From: dgkilday57
Message: 71669
Date: 2014-01-03
T.L. Markey proposed an etymological connection between Germanic *baina- 'bone' and Latin _fi:nis_ 'border, boundary, limit' (Gmc. *baina- 'bone' and Other Monstrosities, NOWELE 2:93-107, 1983). Relying on a long metalinguistic preamble involving the phenomenology of perception, he argued that the inherited word for 'bone' was replaced by one for 'skeleton' when Germanic perceptual reinterpretation required new terminology. This term for 'skeleton' would originally have signified 'item defining limits of a pattern, limit of a configuration' vel sim. in agreement with Lat. _fi:nis_ as 'delimitation, border'. According to Markey, _fi:nis_ was used "usually in reference to a tree, or an upright post that designated territorial limits" and can thus also be brought into connection with Old Norse _beinn_ 'upright, straight, even, favorable'. This adjective is attested as a simplex only in North Germanic, but Markey noted the _Ba:ningas_ in Widsith and Latinized Frankish _Bainobaudes_.
Apart from the
twilight-zone metalinguistics underlying the presumed development 'skeleton'
> 'bone', Markey's explanation falters with the Latin usage of _fi:nis_. A tree or upright post can mark only one
point on a territorial border. The
border itself either follows a natural geographic feature, such as a river or
ridge-line, or it is artificially established by beating a path.
In a paper submitted before he read Markey's, E.P. Hamp proposed a much more mundane motivation for Germanic replacement of the inherited word for 'bone' (German _Bein_, Old English _ba:n_; Slavic _kostI_, NOWELE 6:67-70, 1985). A thematized form of PIE *h2e/osth1- 'bone', Gmc. *asta-, would have fallen together with *h2ozdo- 'branch', also Gmc. *asta- (Gothic _asts_ etc.).
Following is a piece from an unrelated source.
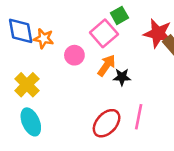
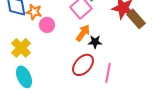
pink circle: (74, 55) -> (47, 25), moved
red ellipse: (107, 123) -> (83, 65), moved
This would lead to the use of a disambiguating participle with the bones of butchered animals, *bH@... 'cut, lopped off' from the PIE root *bHeih2- 'to strike, beat' (whence Old Irish _ben(a)id_ 'beats' etc., IEW 117-8). The Gmc. phrase *bainaN astaN 'lopped off bone/branch' would simply lose its head noun, leaving *bainaN to signify 'bone'.
In fact one expects the oxytone PIE participle *bHih2-nó- to lose its laryngeal by Dybo's Law in Germanic, yielding *bina- not *baina-.
A. Bammesberger agreed with Markey's connection of Gmc. *baina- with ON _beinn_ and Lat. _fi:nis_ (Lateinisch _fi:nis_ und urgermanisch *baina-, HS 103:264-8, 1990). His paper is cited favorably by M. de Vaan (EDL s.v. _fi:nis_), with the PIE root in question the same as Hamp's. Implicit in de Vaan's treatment is the semantic development 'boundary marker beaten into the ground' > 'border' for _fi:nis_ (whose PIE protoform would need to be accented *bHíh2-ni- to get the long Latin vowel after Dybo's Law). For *baina-, it would be something like 'boundary marker beaten into the ground' > 'upright marker' > 'upright (member), (leg-)bone'.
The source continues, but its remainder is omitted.